Justus nodded and turned his attention to Lucius. “What’s your name, young man?”
Lucius wrestled inside for an agonizing moment. Should he tell the truth? His story would shock them, offend them—especially Polycarp, to whom he had already lied about his identity during their talk at the magistrate’s jail. And if there was one thing he was sure of, it was that he didn’t want to estrange these Christians, not now. He had seen in their service that they had something that he needed, and needed desperately. But to tell them that he was a murderer, on the run, living under a false identity? To tell them that he had slain the son of one of their own martyrs, bereaving a Christian young woman of her brother at a time when their pater familias was already gone? No, they would be shocked by it. They would throw him back out on the street, or worse, turn him over to the magistrates.
“Lucius Horatius Tiro,” he finally answered. “From Rome. Actually, I was on the same ship as Polycarp.”
“Ah, so you saw his unfortunate arrest!” John shook his head. “But released quickly, yes, Polycarp? Arrests like that are common ground for us. I’ve had far more than just arrests in my time, though!”
He chuckled and shook his head, and Lucius couldn’t help but smile at the old man’s erratic train of thought.
“Yes, I saw what happened. I’m glad they let you go, Polycarp.”
“Thank you,” said the young Christian, with a gracious smile.
“So…Tiro, was it?” Elder Justus proceeded. “Your name suggests you were a slave once.”
“My father was, yes. I’ve no family left in Rome now, so I came here to try my fortune. I’m quite good in teaching Latin if you know of any families who might pay for a good tutor.”
John wagged a remonstrative finger at Lucius. “Don’t try to run from the pain of seeking God’s grace, Tiro. You know we’re not here to talk about jobs.”
Lucius smiled again, but didn’t quite know what to say.

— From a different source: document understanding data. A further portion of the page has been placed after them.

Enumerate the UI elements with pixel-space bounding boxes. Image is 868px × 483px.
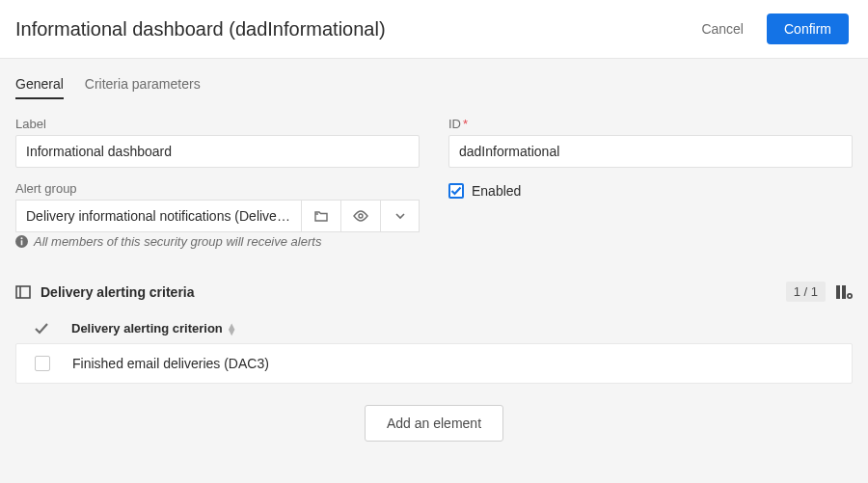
required-indicator: *	[463, 117, 468, 131]
eye-icon	[353, 210, 368, 222]
criteria-column-header[interactable]: Delivery alerting criterion ▲▼	[71, 321, 237, 335]
label-field-label: Label	[15, 117, 420, 131]
info-icon	[15, 235, 28, 248]
alert-group-field-label: Alert group	[15, 181, 420, 196]
layout-icon	[15, 285, 31, 299]
svg-point-0	[359, 214, 363, 218]
header-actions: Cancel Confirm	[695, 13, 849, 44]
alert-group-field: Alert group	[15, 181, 420, 249]
alert-group-view-button[interactable]	[341, 200, 380, 232]
tab-general[interactable]: General	[15, 70, 64, 99]
criteria-section-header: Delivery alerting criteria 1 / 1	[15, 282, 853, 302]
svg-rect-7	[842, 285, 846, 299]
header-check-column	[33, 322, 50, 335]
add-element-row: Add an element	[15, 405, 853, 442]
confirm-button[interactable]: Confirm	[767, 13, 849, 44]
folder-icon	[314, 210, 328, 222]
dialog-content: General Criteria parameters Label Alert …	[0, 59, 868, 483]
tabs: General Criteria parameters	[15, 59, 853, 99]
row-checkbox[interactable]	[35, 356, 50, 371]
label-input[interactable]	[15, 135, 420, 168]
sort-icon: ▲▼	[227, 323, 237, 335]
criteria-pager: 1 / 1	[786, 282, 826, 302]
form-right-column: ID* Enabled	[448, 117, 853, 249]
row-label: Finished email deliveries (DAC3)	[72, 356, 269, 371]
cancel-button[interactable]: Cancel	[695, 20, 749, 38]
id-field-label: ID*	[448, 117, 853, 131]
svg-rect-4	[16, 286, 30, 298]
alert-group-input[interactable]	[15, 200, 301, 232]
alert-group-dropdown-button[interactable]	[381, 200, 420, 232]
add-element-button[interactable]: Add an element	[365, 405, 503, 442]
id-field-label-text: ID	[448, 117, 461, 131]
form-left-column: Label Alert group	[15, 117, 420, 249]
id-field: ID*	[448, 117, 853, 168]
dialog-title: Informational dashboard (dadInformationa…	[15, 18, 695, 40]
check-icon	[450, 186, 462, 196]
table-row[interactable]: Finished email deliveries (DAC3)	[15, 343, 853, 384]
alert-group-helper-text: All members of this security group will …	[34, 234, 321, 249]
id-input[interactable]	[448, 135, 853, 168]
columns-settings-button[interactable]	[835, 284, 853, 300]
columns-settings-icon	[835, 284, 853, 300]
chevron-down-icon	[394, 212, 406, 220]
criteria-column-header-text: Delivery alerting criterion	[71, 321, 223, 335]
alert-group-helper: All members of this security group will …	[15, 234, 420, 249]
enabled-label: Enabled	[472, 183, 521, 199]
svg-rect-6	[836, 285, 840, 299]
dialog-header: Informational dashboard (dadInformationa…	[0, 0, 868, 59]
form-grid: Label Alert group	[15, 117, 853, 249]
svg-point-3	[21, 237, 23, 239]
check-icon	[34, 322, 49, 335]
svg-rect-2	[21, 240, 23, 245]
criteria-section-title: Delivery alerting criteria	[41, 284, 776, 300]
label-field: Label	[15, 117, 420, 168]
row-check-column	[34, 356, 51, 371]
svg-point-9	[849, 294, 851, 296]
criteria-list: Delivery alerting criterion ▲▼ Finished …	[15, 313, 853, 384]
enabled-checkbox[interactable]	[448, 183, 464, 199]
alert-group-folder-button[interactable]	[302, 200, 340, 232]
alert-group-combo	[15, 200, 420, 232]
tab-criteria-parameters[interactable]: Criteria parameters	[85, 70, 201, 99]
criteria-list-header: Delivery alerting criterion ▲▼	[15, 313, 853, 343]
enabled-field: Enabled	[448, 183, 853, 199]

The raw, open emotion he had felt at the service had subsided a bit now, and his inclination—as John had rightly noticed—was to steer clear of a vulnerable conversation, to try to retain a bit of dignity.
John regarded him with eyes full of understanding. “Beloved son,” he said softly, “you are in need of a home and a father while you learn about our Lord Iesous. We can give you that here. Will you consent to live with Elder Justus, to let him raise you as his son for these next few months, until your faith is strong and sure?”
Lucius scratched at his cheek in thought. Something inside him wanted to go back into hiding, to walk out the door and forget his experience at the Christian service. But there was another voice inside his heart now, and it melted the glaciers in Lucius’ heart into a flood of affirmation at John’s question. A home. A father. With a flash of pain, Lucius remembered all that he had lost.
“I will stay,” he said after a few moments. “Thank you.”
“Good! Yes, good. Now, let’s see. I still have one thing I’d like to do before I return to Ephesus. I can’t tarry too long, though, or my friend Papias will come and track me down. Ha! I want to go up into the hills for a bit, and visit my old friends there, the assembly that meets by the lake.”
Justus shook his head. “You can’t go alone up into the hill country, John, you know that. Not at your age.”
“I didn’t say I was going alone, did I?” John laughed. “My strategy from the beginning was to make you feel obligated to come along. And it’s working to perfection! Polycarp, how about it? You know their language up there better than either of us.”
Polycarp nodded. “I’d be honored, Elder John.”
“And what about Tiro?” John said with a smile and a wink. “Care for an adventure?”
Lucius grinned. “I’d love to come.”
John slapped his hands together with pleasure. “Then what are we waiting for? Let’s go!”